Comecemos o passeio pela cidade de Moura , como o seu nome indica, o seu imaginário está relacionado com o passado árabe, tem uma mouraria, um antigo poço árabe um castelo e a lenda da moura Salúquia, mas a cidade tem mais para nos mostrar, do período cristão dispõe de belissimas igrejas com as portas abertas, a igreja de S.João Batista com o seu magnifíco portal Manuelino. Mas a Moura também associamos a produção de azeite e para contar a história do azeite na região sugerimos uma visita ao museu do lagar de varas. De Moura seguimos para Barrancos mas passamos  por Safara onde a tradição artesanal não se perdeu e a arte de fazer cadeiras em buínho, cestos e sapatos perdura, continuamos e descobrimos Santo Aleixo da Restauração, como o próprio nome indica foi povoação que resistiu à dominação espanhola, próximo está a herdade da negrita onde se encontra uma anta em bom estado de conservação.

 Mas o objectivo é chegarmos a Barrancos que ultimamente se tornou famosa por manter viva velhas tradições como a de matar o Touro durante as festas de Agosto, ou fazer perdurar a tradição do madeiro de Natal. Mas da história de Barrancos há mais para contar, próximo encontra-se o fantástico castelo de Noudar, antigo povoado fortificado, do qual hoje só sobrevivem as muralhas e uma igreja reconstruída já nos anos 80. Barrancos orgulha-se destas suas especificidades, do seu dialecto, do seu artesanato, e  da fama do seu presunto e de outros enchidos feitos com porcos criados em montado.

Vamos agora para Serpa, aqui deparamos logo à chegada com o Museu etnográfico que nos leva a conhecer formas de fazer e oficios já em desaparição, dirigimo-nos depois para o castelo, no caminho visitamos a igreja de Santa Maria, que outrora foi mesquita, do castelo que nos relembra lutas antigas entre portugueses e castelhanos, vislumbramos todo o amuralhado que circunda a vila e  o imponente palácio do Conde de Ficalho, vislumbra-se ainda um dos ex-libis da vila, o aqueduto e a grande nora, construídos no século XVII para abastecer o palácio.

Mas a Serpa associamos ainda o famoso queijo que é produzido em toda esta região, e para os mais gulosos as magnificas queijadas.

Podemos estar um pouco atrasados, mas se estamos em Serpa há que dar um salto até ao museu do relógio, onde se encontra uma das melhores colecções de relógios da Península Ibérica.

Agora sim, deixamos Serpa e partimos em direcção a Mértola, sentimo-nos tentados a visitar o Pulo do Lobo, nem sempre há oportunidade para ver uma paisagem tão agreste, onde o grande rio do sul, quase sempre calmo, se manifesta com entusiasmo.

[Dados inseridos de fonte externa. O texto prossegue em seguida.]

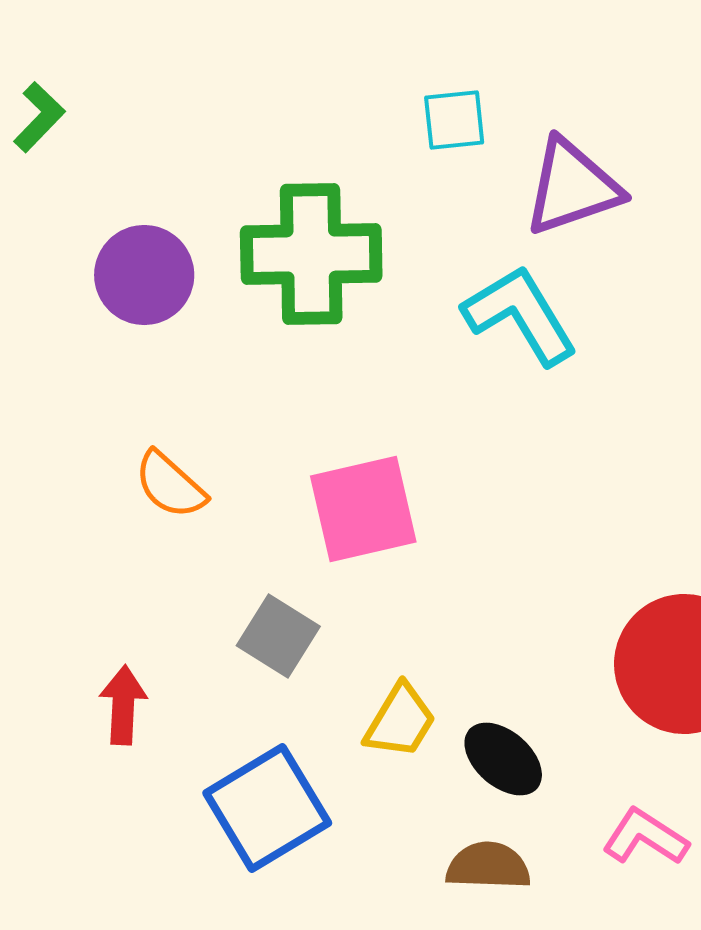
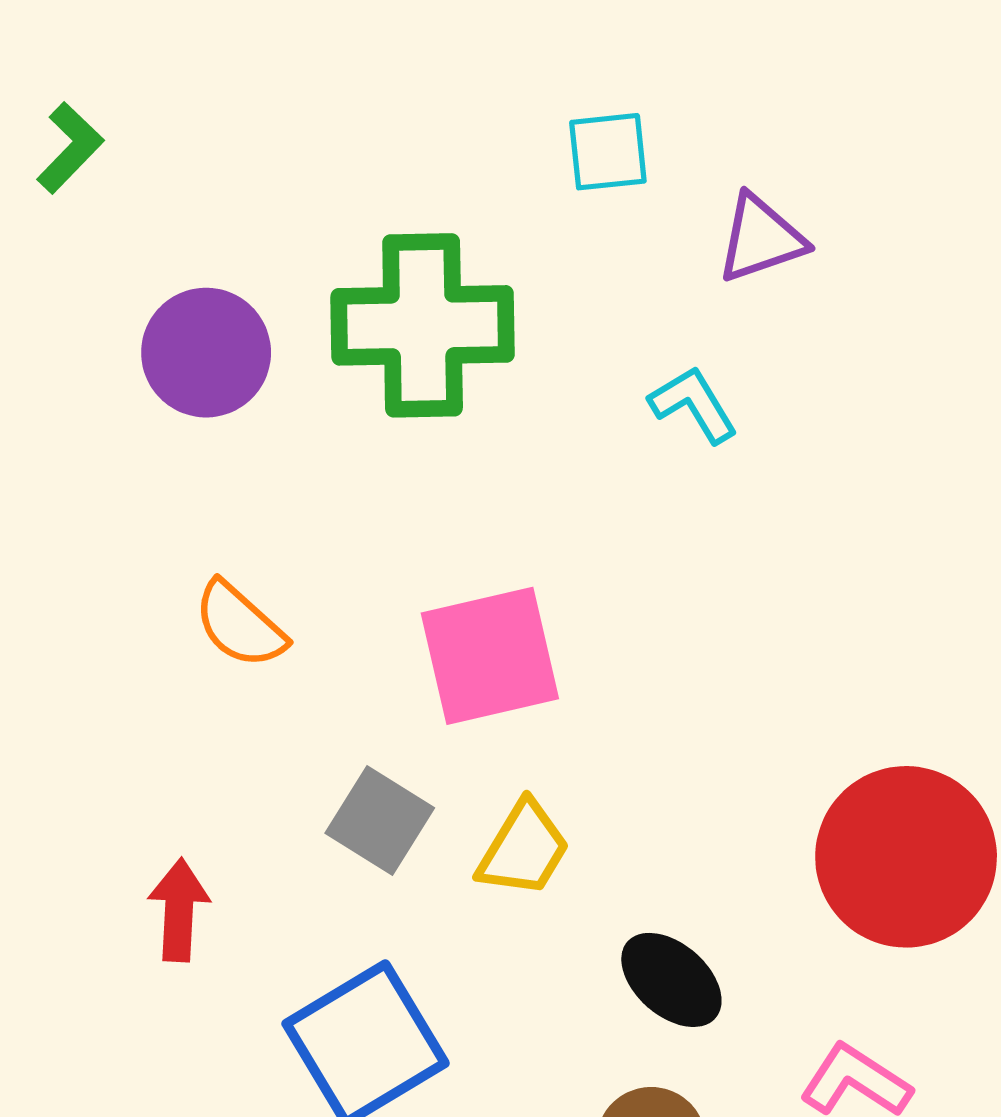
purple triangle: (572, 187) -> (761, 239), size x0.7
cyan L-shape: (520, 315) -> (693, 404), size x0.6
yellow trapezoid: (400, 721) -> (524, 849), moved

Continuamos e passamos pela Mina de S. Domingos, paramos para descansar na aldeia quase adormecida com um grande lago, custa-nos a acreditar e imaginar que nos anos 60 esta ainda era uma mina em actividade, mas custa-nos ainda mais imaginar que no século XIX daqui partia minério para a Europa através do porto do Pomarão, que aqui se instalaram ingleses para explorar a mina como se de uma colónia se tratasse, se ficarmos mais um pouco podemos explorar o que ainda existe da antiga mina.

Enfim vamos finalmente para Mértola, a velha vila a beira do rio outrora último porto do rio Guadiana, onde a arqueologia tem posto a descoberto o seu passado romano, paleocristão, islâmico, aqui há muito a visitar, os vários núcleos museológicos* donde destacamos o recentemente inaugurado núcleo islâmico, a igreja, antiga mesquita, o castelo, ou as escavações do bairro islâmico. Descobrimos também o museu da Tecelagem, onde podemos encontrar as belas mantas alentejanas de produção artesanal, ou mesmo ver a sua produção.  Terminamos assim a nossa visita descemos ao Guadiana e descansamos nas azenhas, ouvindo o burburinho do rio saltando o açude.